Your character is wanted by somebody and has a price on his or her head. 

The importance of the Warrant varies depending on the issuing authority

Private individuals may offer bounties for the capture and return of escaped slaves, runaway indentured servants, straying wives and defaulting debtors.  Such bounties carry legal obligation when endorsed by a local magistrate but most authorities will recognize the right of the bounty hunter who apprehends the fugitive to retain custody of the individual even without a legal endorsement.
Typical bounties are usually small but can go as high as 10 or 15 percent of the value of the debt, slave or runaway.
Having a private Bounty Paper attached to a character is equal to 1 Negative Trait.

Local Authorities
These are the officials and magistrates responsible for the larger towns and cities in the Colonies.  Their writ applies to their local area and is usually honored by other neighboring governments that are friendly or sympathetic to the charges. 
Due to the difficulties of communication it is unlikely that knowledge of the warrant will extend much beyond the immediate neighborhood of the issuing authority. A warrant issued in Boston will be enforced in New York or Philadelphia once the news has been passed on, but it may be some time, if ever, before the information is spread unless the crime or fugitive is particularly notorious.  Neighboring areas under the administration of foreign powers, for example French controlled lands in North America, will rarely enforce a writ from a local authority.
Examples of these writs are ones issued for runaway slaves and indentured servants, horse and stock thieves, debtors, etc.  The reward amounts are usually small, anywhere from about $5 for a runaway servant to a maximum of $100 with most running in the $10 to $50 range.
Having a Local Warrant and Bounty attached to a character is equal to 1 Negative Trait.

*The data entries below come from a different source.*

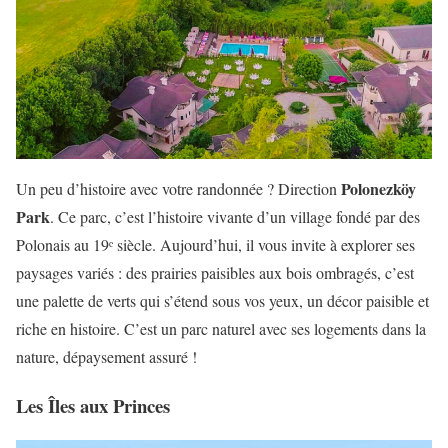
Polonezköy
Un peu d’histoire avec votre randonnée ? Direction
Park
. Ce parc, c’est l’histoire vivante d’un village fondé par des
Polonais au 19ᵉ siècle. Aujourd’hui, il vous invite à explorer ses
paysages variés : des prairies paisibles aux bois ombragés, c’est
une palette de verts qui s’étend sous vos yeux, un décor paisible et
riche en histoire. C’est un parc naturel avec ses logements dans la
nature, dépaysement assuré !
Les Îles aux Princes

A warrant or writ issued by the Governor of an Island, territory or Colony will apply throughout that area.  Notice of such warrants are usually sent to other friendly and allied Governors if it is likely that the fugitive has fled the area, however such distribution can take some time to occur.  Neighboring areas under the control of another country, for example Spanish Colonies and neighboring British Colonies in the Caribbean, are unlikely to enforce the warrant of another countries Governor.  Indeed, depending on the crime they may even shelter the fugitive.
Examples of these writs and warrants are ones issued for murder, piracy, robbery, theft, large debts, etc.  Reward amounts can vary from small, for routine matters, to quite large.  The Governor of Jamaica had a standing bounty of  5s 7p ($28) for any runaway slave.  A bounty of 8s ($40) would be typical for an otherwise unknown pirate (such as one captured in a crew.)  A known and notorious pirate may have the bounty increased to anywhere from 10s to 20s ($50 to $100)  A Captain may well have a bounty going as high as 10£ ($1,000.)
Having a Governor's Warrant and Bounty attached to a character is equal to  1 Negative Trait if the amount is less then $100.  If it is OVER $100 it is equal to  2 Negative Traits.

A warrant or writ issued by the King or Head of State.  These are enforceable, and usually published (eventually) throughout the ruler's possessions.  Foreign powers will honor such warrants if it is diplomatically, militarily or politically expedient to do so.
Examples of such warrants are for charges of Treason, murder (the victim would be very prominent) piracy, theft (of something important,) counterfeiting, etc.  The bounty on a Royal Warrant are usually large, they typically start at 10£ ($1,000) and may go to thousands of £'s.
Having a Royal Warrant and Bounty attached to a character is equal to 3 Negative Traits.